The Punjab intervention had the blessings of the US as long as the Soviets were in Afghanistan. The reason was simple: insurgency in Punjab helped secure Pakistans eastern flank while the Afghan war was on. This was Zias reward for allowing Pakistan to be a conduit for US weapons to Afghan rebels.
But then, in the mid-1980s, Pakistan said it had developed nuclear weapons and this frightened the US. It began to believe that India and Pakistan would start off a nuclear war against each other.
So now it has turned honest broker and is bringing enormous pressure to bear on both countries to sit down and talk to each other. The pressure is more on Pakistan than on India, which has always been willing to talk.
Benazir Bhutto, for domestic political reasons, could not afford to give in to the pressure and was eventually forced out by the Americans, acting through the Army. Nawaz Sharif, who too suffered a similar fate in 1993, has got the message, whence the current round of talks.
For India, meanwhile, the central problem is of deciphering to whom it is talking: the civilian government, the army or the US? Obviously, what it talks about and how will depend on who it thinks it is talking to.
Each of these three players has a different agenda.
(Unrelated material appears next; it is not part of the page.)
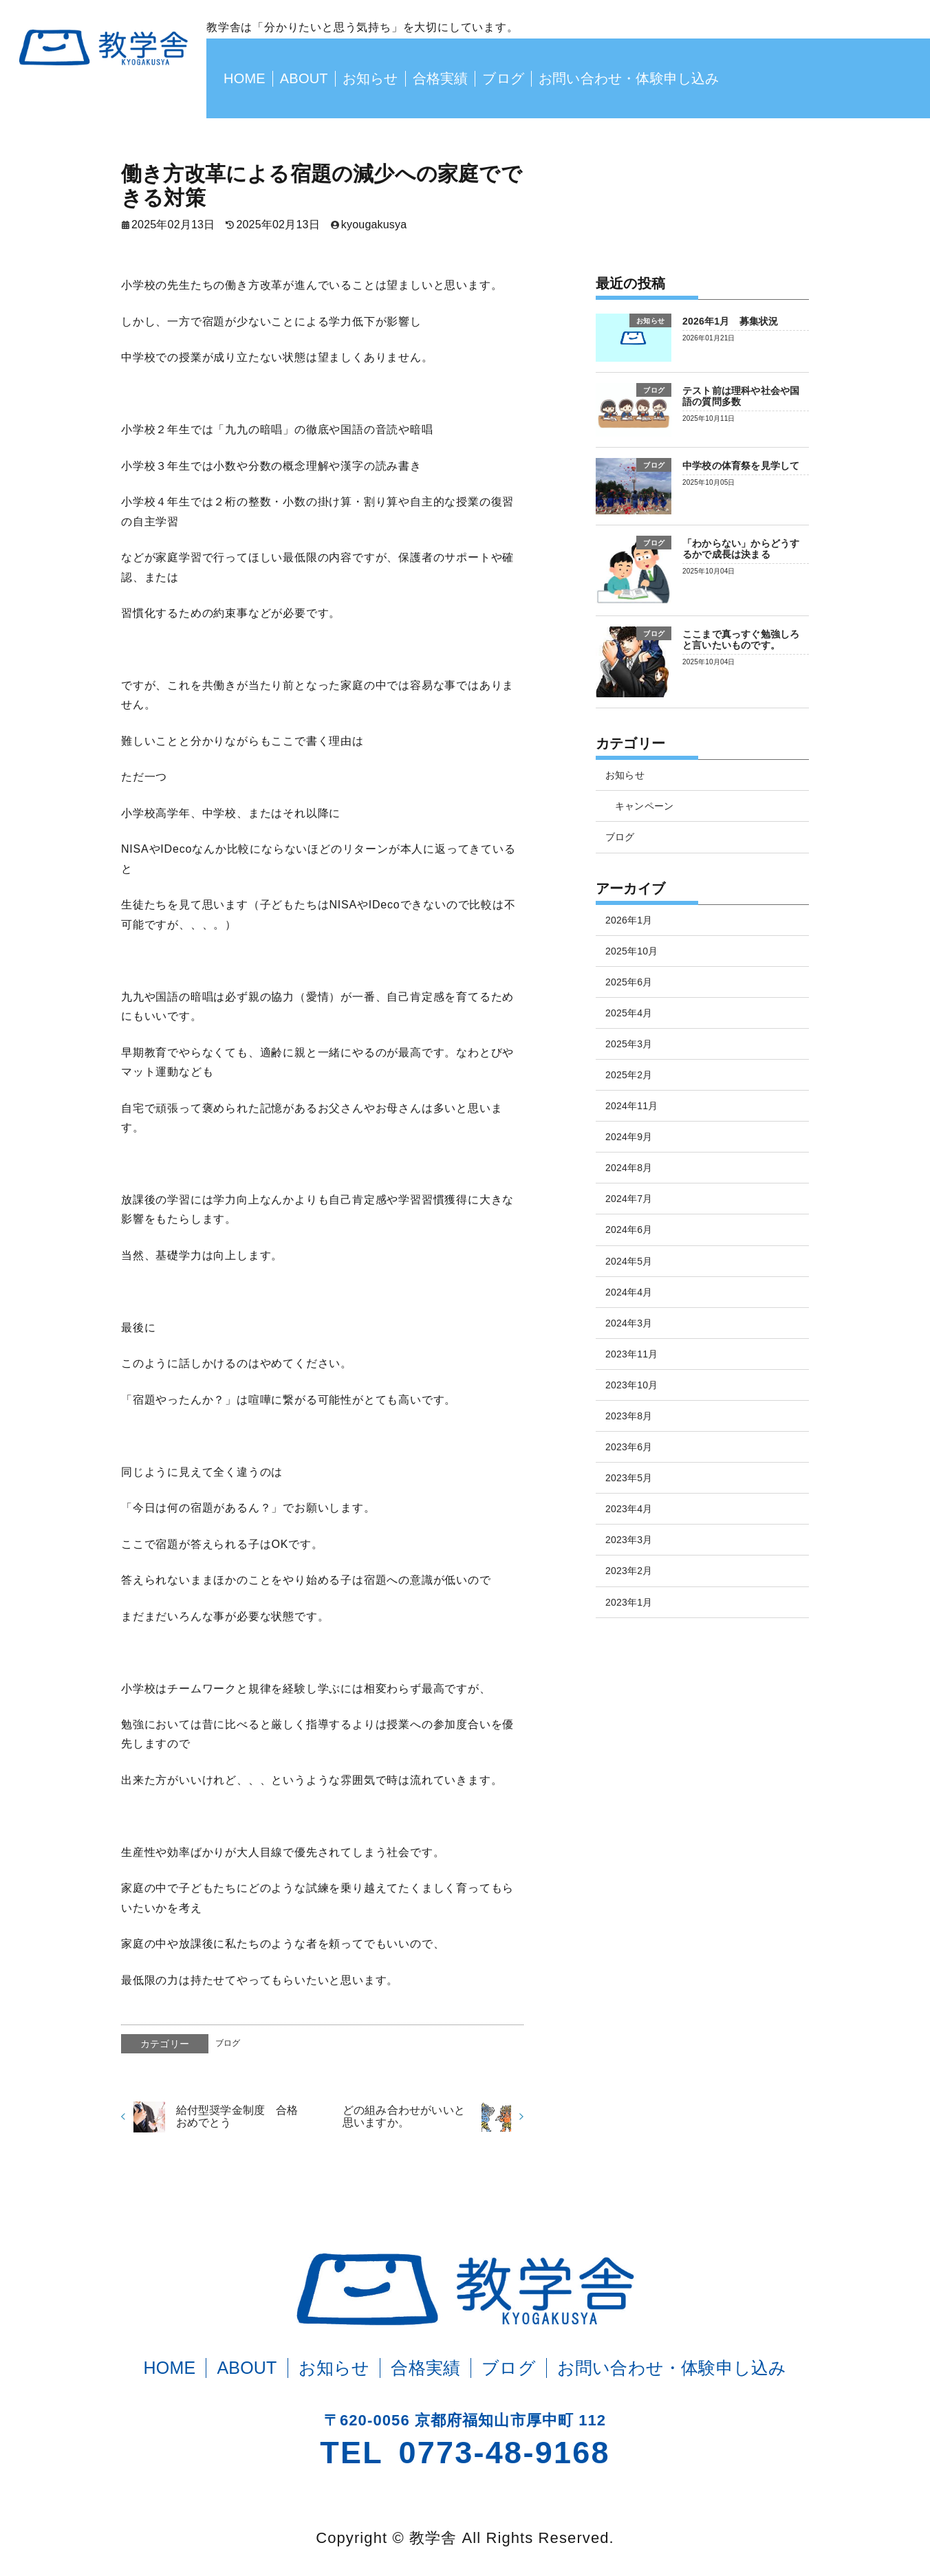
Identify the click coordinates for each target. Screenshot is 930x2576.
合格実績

Often, the items on these agendas pull in different directions. Then there is the joker in the pack, the ISI, which is the fourth player and which is under nobodys control. It is capable of great mischief.
The fresh round of Indo-Pak talks now in progress need to be viewed in this general perspective as also in the realisation that, if nothing else, they will make a hyperventilating US feel better.
Arguably, that alone may be worth the effort that goes into generating the false bonhomie on these occasions.